WHAT YOU SHOULD DO » Starting with the line that contains "lleva más de 20 años en" and ending with the final line of the data below, print those lines exactly and nothing else.

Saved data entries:
------------

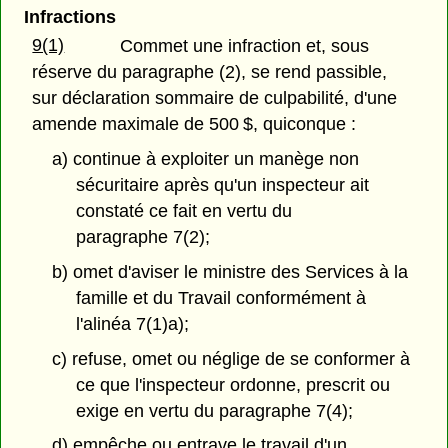
Infractions
9(1)
Commet une infraction et, sous
réserve du paragraphe (2), se rend passible,
sur déclaration sommaire de culpabilité, d'une
amende maximale de 500 $, quiconque :
a) continue à exploiter un manège non
sécuritaire après qu'un inspecteur ait
constaté ce fait en vertu du
paragraphe 7(2);
b) omet d'aviser le ministre des Services à la
famille et du Travail conformément à
l'alinéa 7(1)a);
c) refuse, omet ou néglige de se conformer à
ce que l'inspecteur ordonne, prescrit ou
exige en vertu du paragraphe 7(4);
d) empêche ou entrave le travail d'un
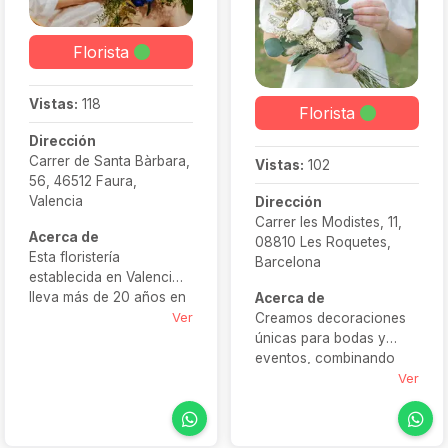
Florista
Vistas:
118
Florista
Dirección
Carrer de Santa Bàrbara,
Vistas:
102
56, 46512 Faura,
Valencia
Dirección
Carrer les Modistes, 11,
Acerca de
08810 Les Roquetes,
Esta floristería
Barcelona
establecida en Valencia
lleva más de 20 años en
Acerca de
el mundo de las bodas.
Ver
Creamos decoraciones
Desde sus inicios ha
únicas para bodas y
ofrecido a todos sus
eventos, combinando
clientes resultados de
creatividad, sensibilidad
Ver
calidad y un servicio
estética y mucha
atento y personalizado.
dedicación. Nuestro
Gracias a ello se ha
trabajo va más allá de las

------------

REPLY »
lleva más de 20 años en
Acerca de
el mundo de las bodas.
Ver
Creamos decoraciones
Desde sus inicios ha
únicas para bodas y
ofrecido a todos sus
eventos, combinando
clientes resultados de
creatividad, sensibilidad
Ver
calidad y un servicio
estética y mucha
atento y personalizado.
dedicación. Nuestro
Gracias a ello se ha
trabajo va más allá de las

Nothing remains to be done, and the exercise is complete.